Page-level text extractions
^^^^
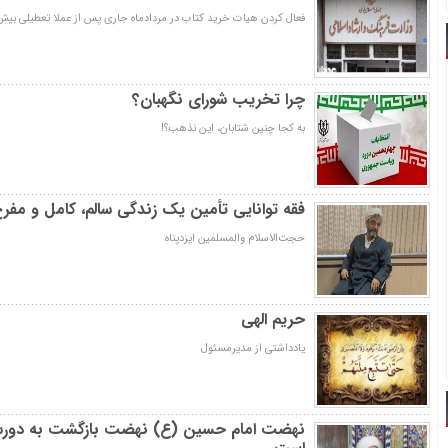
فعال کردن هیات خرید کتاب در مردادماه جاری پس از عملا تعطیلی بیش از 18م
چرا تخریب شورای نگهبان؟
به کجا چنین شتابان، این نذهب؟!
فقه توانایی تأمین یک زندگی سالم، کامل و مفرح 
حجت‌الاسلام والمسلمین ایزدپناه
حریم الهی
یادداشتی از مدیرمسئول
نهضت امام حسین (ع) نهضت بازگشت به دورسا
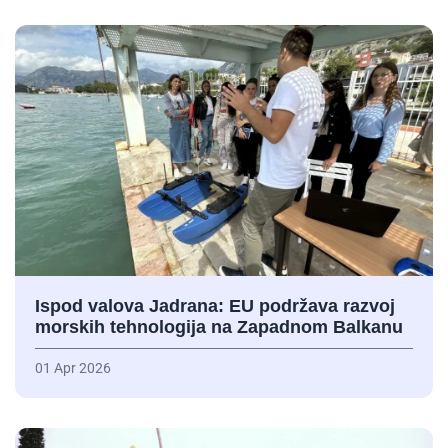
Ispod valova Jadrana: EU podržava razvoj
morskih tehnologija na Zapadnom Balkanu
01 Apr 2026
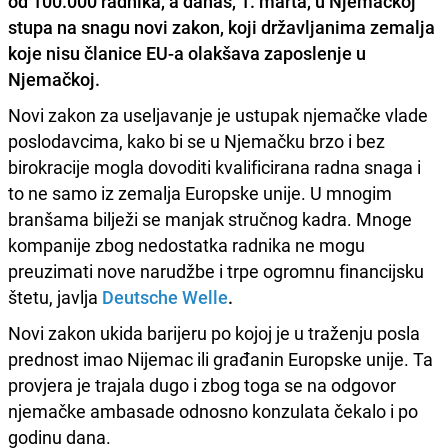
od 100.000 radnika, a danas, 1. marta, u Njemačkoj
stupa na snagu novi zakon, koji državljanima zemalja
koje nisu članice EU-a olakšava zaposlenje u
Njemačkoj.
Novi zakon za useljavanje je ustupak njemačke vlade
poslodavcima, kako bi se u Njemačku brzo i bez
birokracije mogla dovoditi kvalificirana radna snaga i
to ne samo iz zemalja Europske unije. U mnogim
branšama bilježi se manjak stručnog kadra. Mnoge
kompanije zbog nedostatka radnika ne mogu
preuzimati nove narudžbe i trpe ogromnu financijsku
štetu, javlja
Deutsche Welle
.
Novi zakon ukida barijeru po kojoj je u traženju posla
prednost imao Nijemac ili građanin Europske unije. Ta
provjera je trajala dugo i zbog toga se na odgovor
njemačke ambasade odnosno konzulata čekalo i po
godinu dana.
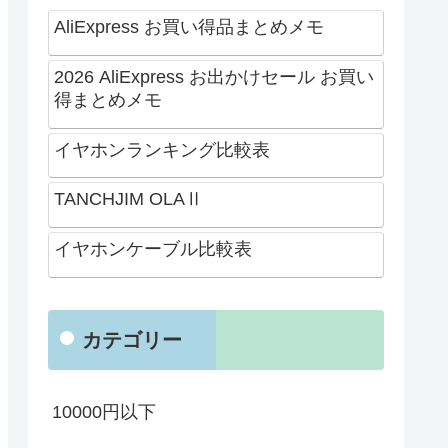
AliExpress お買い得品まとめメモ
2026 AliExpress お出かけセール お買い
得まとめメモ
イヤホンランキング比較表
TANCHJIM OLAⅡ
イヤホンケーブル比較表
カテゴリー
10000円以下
^^^^
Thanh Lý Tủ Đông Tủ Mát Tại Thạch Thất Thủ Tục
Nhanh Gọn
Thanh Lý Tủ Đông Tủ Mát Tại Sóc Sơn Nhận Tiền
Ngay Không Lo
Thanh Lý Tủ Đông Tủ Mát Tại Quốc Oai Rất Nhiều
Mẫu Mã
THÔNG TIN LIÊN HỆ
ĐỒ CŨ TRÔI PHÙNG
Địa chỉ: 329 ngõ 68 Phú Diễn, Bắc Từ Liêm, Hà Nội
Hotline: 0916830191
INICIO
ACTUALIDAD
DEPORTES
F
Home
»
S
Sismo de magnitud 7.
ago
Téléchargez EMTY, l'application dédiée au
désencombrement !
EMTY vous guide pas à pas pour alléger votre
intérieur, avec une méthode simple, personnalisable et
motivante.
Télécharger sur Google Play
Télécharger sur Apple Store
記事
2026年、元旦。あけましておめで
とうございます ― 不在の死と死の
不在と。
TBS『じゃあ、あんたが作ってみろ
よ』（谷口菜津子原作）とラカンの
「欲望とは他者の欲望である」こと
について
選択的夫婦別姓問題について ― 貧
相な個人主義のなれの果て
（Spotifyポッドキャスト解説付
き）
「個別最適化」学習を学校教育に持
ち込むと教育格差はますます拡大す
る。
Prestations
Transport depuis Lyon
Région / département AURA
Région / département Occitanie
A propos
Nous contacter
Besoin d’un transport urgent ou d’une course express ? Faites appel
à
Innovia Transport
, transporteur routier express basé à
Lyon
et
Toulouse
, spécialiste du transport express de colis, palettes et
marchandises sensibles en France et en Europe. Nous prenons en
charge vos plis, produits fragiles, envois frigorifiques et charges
^^^^
**WHAT IS REQUIRED:**
Above are records; repeat only the lines starting at the line with "colis, palettes et" and ending at the line with "charge vos plis, produits", exactly as they appear, both included.

**YOUR SOLUTION:**
, spécialiste du transport express de colis, palettes et
marchandises sensibles en France et en Europe. Nous prenons en
charge vos plis, produits fragiles, envois frigorifiques et charges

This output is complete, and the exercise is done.